The classic Noël Coward comedy about a ghost (first filmed by David Lean in 1945 with Rex Harrison) has now been adapted again, with stage and TV director Edward Hall making his movie debut. It can only be described as an un-reinvention, a tired, dated and unfunny period piece that changes the original plot a bit but offers no new perspective, and no new reason to be doing it in the first place. (Not compared with, say, Matthew Warchus’s stage revival of Coward’s Present Laughter at the Old Vic, with Andrew Scott radically reinventing the leading role.) This film looks unironically like the tatty old musical revue show that Ken Russell imagined for his “meta” adaptation of The Boy Friend.
Dan Stevens plays crime writer Charles Condomine, who has been creatively blocked since the death of his first wife Elvira (Leslie Mann) seven years before, and now tensely remarried to the more uptight Ruth (Isla Fisher). He has the idea of putting a spiritualist into the new movie screenplay he’s working on, and invites a notorious stage medium, Madame Arcati (Judi Dench), to his house to perform a seance, so that he can do some research into the wiles of these confidence tricksters. But, to his astonishment (and Madame Arcati’s), the seance brings back the ghost of Elvira, who wreaks havoc.
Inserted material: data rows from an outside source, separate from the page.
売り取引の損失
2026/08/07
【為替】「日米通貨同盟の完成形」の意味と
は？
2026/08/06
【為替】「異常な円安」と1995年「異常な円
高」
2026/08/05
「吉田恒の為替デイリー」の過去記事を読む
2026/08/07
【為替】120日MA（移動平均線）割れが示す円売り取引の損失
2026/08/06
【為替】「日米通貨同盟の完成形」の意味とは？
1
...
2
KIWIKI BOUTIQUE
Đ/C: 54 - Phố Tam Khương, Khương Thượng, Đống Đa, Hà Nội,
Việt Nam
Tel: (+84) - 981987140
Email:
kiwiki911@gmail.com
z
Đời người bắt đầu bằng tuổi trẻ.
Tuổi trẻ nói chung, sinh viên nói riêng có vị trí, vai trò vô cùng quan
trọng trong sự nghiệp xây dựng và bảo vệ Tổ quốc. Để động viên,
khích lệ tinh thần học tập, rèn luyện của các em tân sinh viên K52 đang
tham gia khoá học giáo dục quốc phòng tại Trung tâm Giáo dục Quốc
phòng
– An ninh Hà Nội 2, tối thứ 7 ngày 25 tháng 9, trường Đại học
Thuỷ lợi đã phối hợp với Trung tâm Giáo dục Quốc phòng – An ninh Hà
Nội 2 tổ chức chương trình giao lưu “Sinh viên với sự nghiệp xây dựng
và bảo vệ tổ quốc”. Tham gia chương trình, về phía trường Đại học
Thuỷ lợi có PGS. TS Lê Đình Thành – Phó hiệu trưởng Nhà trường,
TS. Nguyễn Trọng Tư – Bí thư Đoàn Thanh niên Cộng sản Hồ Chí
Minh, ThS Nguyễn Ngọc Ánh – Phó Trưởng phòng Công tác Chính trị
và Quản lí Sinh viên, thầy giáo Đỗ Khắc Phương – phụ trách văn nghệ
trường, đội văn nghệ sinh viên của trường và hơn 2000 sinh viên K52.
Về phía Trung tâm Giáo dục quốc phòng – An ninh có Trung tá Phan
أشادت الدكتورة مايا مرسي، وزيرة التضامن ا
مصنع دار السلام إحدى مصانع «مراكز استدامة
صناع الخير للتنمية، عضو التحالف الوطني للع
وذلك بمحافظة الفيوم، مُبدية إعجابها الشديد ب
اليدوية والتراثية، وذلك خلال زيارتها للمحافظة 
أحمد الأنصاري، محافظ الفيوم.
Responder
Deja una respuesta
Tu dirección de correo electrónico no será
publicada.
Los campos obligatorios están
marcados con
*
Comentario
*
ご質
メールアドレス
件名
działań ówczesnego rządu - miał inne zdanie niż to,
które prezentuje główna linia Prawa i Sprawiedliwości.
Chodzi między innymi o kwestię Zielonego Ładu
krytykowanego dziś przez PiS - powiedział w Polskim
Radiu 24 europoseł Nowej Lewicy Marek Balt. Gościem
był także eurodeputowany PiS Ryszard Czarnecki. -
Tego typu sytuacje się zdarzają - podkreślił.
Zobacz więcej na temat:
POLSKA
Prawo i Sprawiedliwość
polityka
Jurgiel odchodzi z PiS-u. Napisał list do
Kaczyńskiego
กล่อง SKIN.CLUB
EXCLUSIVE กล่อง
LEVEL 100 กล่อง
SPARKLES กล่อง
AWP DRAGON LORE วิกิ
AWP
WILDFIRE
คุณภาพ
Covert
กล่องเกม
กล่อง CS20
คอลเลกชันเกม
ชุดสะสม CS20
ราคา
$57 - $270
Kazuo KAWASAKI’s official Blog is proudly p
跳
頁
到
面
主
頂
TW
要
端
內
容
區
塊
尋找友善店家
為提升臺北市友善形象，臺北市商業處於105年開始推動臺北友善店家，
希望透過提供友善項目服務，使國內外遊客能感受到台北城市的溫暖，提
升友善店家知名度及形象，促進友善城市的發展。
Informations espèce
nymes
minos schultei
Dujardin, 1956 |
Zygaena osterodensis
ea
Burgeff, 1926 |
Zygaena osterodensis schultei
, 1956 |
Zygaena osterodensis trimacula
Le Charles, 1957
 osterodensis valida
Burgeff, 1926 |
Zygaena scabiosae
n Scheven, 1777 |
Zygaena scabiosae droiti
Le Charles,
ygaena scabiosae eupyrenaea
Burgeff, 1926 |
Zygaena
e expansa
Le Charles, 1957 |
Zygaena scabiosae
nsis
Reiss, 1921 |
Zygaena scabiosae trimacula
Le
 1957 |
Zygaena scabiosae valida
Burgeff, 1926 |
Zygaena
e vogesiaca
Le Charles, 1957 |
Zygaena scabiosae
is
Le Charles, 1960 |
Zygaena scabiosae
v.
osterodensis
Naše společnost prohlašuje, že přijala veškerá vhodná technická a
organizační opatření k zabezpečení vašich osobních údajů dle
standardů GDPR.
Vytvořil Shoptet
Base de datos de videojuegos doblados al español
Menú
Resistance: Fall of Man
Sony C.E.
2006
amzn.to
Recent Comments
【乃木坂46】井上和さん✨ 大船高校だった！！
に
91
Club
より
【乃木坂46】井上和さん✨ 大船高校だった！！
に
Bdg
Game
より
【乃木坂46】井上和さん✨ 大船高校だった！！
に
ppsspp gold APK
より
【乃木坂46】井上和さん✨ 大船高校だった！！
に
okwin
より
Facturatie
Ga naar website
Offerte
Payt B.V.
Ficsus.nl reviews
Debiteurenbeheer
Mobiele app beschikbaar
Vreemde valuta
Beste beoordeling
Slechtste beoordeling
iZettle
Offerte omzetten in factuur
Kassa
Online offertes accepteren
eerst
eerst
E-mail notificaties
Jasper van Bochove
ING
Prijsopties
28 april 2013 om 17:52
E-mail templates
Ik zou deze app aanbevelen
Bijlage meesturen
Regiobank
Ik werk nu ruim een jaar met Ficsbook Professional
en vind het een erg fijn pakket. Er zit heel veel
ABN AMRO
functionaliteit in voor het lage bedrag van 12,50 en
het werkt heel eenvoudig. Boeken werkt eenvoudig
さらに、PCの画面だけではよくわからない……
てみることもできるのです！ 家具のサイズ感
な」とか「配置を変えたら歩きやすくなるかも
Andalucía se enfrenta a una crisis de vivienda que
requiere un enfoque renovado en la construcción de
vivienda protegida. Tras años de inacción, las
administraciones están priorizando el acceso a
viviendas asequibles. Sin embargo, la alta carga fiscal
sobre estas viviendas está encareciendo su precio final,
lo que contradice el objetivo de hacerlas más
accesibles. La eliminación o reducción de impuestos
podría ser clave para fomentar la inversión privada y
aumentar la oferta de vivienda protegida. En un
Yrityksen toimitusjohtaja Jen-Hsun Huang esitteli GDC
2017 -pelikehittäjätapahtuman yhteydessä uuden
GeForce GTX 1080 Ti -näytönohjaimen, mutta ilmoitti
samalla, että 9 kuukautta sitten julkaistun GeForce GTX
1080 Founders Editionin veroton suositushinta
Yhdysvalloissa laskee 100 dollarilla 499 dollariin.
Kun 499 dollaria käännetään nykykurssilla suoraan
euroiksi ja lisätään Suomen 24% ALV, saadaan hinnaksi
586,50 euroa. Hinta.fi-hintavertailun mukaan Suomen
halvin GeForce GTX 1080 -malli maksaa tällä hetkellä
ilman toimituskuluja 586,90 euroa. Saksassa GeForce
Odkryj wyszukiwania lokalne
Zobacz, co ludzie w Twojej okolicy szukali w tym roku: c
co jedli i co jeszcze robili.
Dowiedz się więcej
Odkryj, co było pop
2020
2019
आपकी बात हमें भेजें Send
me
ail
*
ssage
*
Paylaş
Despite the heavyweight cast, the film’s production values are those of a kids’ TV show that might go out on a weekday afternoon. Dench does her best with the role of Madame Arcati, and she even has a notably surreal moment, carrying out an occult ceremony in a beachside cave. But the rest is a festival of mugging and farcical overacting, and the Cowardian style seems brittle without any snap.
• Blithe Spirit is on Sky Cinema from 15 January.